Alessandra Vittorini, direttore della Fondazione Scuola dei beni e delle attività culturali, ha riportato quanto emerso dal lavoro di ricerca, ascolto, formazione e accompagnamento dei professionisti delle istituzioni culturali, più volte ripreso anche in questa sede. Da questo osservatorio emerge la necessità di rafforzare le conoscenze e le capacità delle istituzioni di creare e gestire partnership, anche quale condizione per utilizzare pienamente e meglio le risorse pubbliche e private disponibili.

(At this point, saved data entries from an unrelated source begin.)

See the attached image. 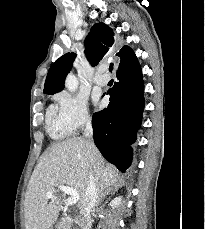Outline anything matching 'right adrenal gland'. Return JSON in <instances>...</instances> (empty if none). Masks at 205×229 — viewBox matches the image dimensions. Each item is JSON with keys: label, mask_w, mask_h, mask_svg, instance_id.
Listing matches in <instances>:
<instances>
[{"label": "right adrenal gland", "mask_w": 205, "mask_h": 229, "mask_svg": "<svg viewBox=\"0 0 205 229\" xmlns=\"http://www.w3.org/2000/svg\"><path fill=\"white\" fill-rule=\"evenodd\" d=\"M111 191H113L112 188H107V189H101L98 191V200L97 204H100V202L105 198L106 195H108Z\"/></svg>", "instance_id": "right-adrenal-gland-1"}]
</instances>
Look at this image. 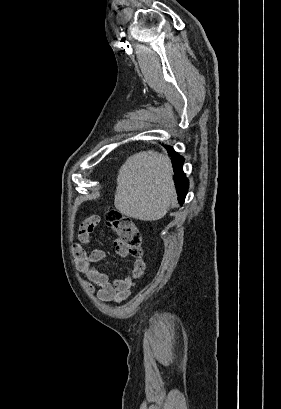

Per questo la Fondazione attraverso progetti, tra cui “Cantiere Città”, rivolto alle città candidate a capitale della cultura, e il corso-concorso per l’assunzione di rigenti di area tecnica dei beni culturali, ha previsto una significativa parte destinata al fundraising.

Alfonso Andria, Presidente del Centro Universitario Europeo per i Beni Culturali e promotore di Ravello Lab, ha messo in evidenza come alla base delle partnership vi è la capacità da parte di chi progetta ed eroga cultura di creare valore aggiunto che possa essere condiviso con dei partner. “È sul valore che si costruiscono le collaborazioni e che permettono a queste di essere durature nel tempo. Se invece si pensa solo a ricevere valore economico da aziende o da fondazioni, senza restituire valore a loro, è impossibile creare vere e proprie partnership”. Questo, ad esempio, ha permesso al Centro Universitario Europeo per i Beni Culturali di raggiungere 40 anni e realizzare ogni anno Ravello Lab.

Vincenzo Santoro, responsabile cultura di ANCI, ha invece sottolineato come il partenariato in senso formale (quello previsto dall’art. 151 del codice degli appalti) è uno strumento molto giovane e deve essere ancora adottato pienamente anche perché ancora poco conosciuto nella pratica. “Ma se guardiamo al partenariato come modalità di fare cultura siamo di fronte ad una pluralità di casistiche che si devono confrontare con problemi importanti. Ad esempio nel caso del Bando Borghi del PNRR, proprio su proposta dell’ANCI, ha posto al centro la costruzione di partnership per la rigenerazione. Ma la progettualità che ne è emersa (ben 1.800 progetti) deve poi fare i conti con l’estrema povertà di risorse non solo economiche ma di risorse umane e competenze delle realtà sociali e amministrative locali sulle quali occorre assolutamente agire con la formazione e la capacitazione pena la perdita di questa ondata di creatività che è un fatto al contrario estremamente positivo”.Ledo Prato, presidente della neonata Associazione Rete delle Culture ha invece sottolineato che nelle realtà più piccole (che

sono la maggior parte del nostro paese) è più facile fare partnership con la comunità che non con le grandi aziende, in quanto è più facile che condividano non solo un progetto ma ne diventino co-protagonisti. “È importante quindi vedere il tema della partnership nel contesto reale di azione delle organizzazioni culturali nella dimensione locale. Il rischio altrimenti è quello di calare dall’alto modelli messi a punto a tavolino. Mentre al contrario occorre incrementare la sperimentazione di queste partnership per trarne poi indicazioni di carattere generale. Occorre dare priorità alla pratica, favorendola e facilitandola anche con l’accompagnamento di esperti – come nel caso del fundraising – per poi metterne a sistema i frutti”.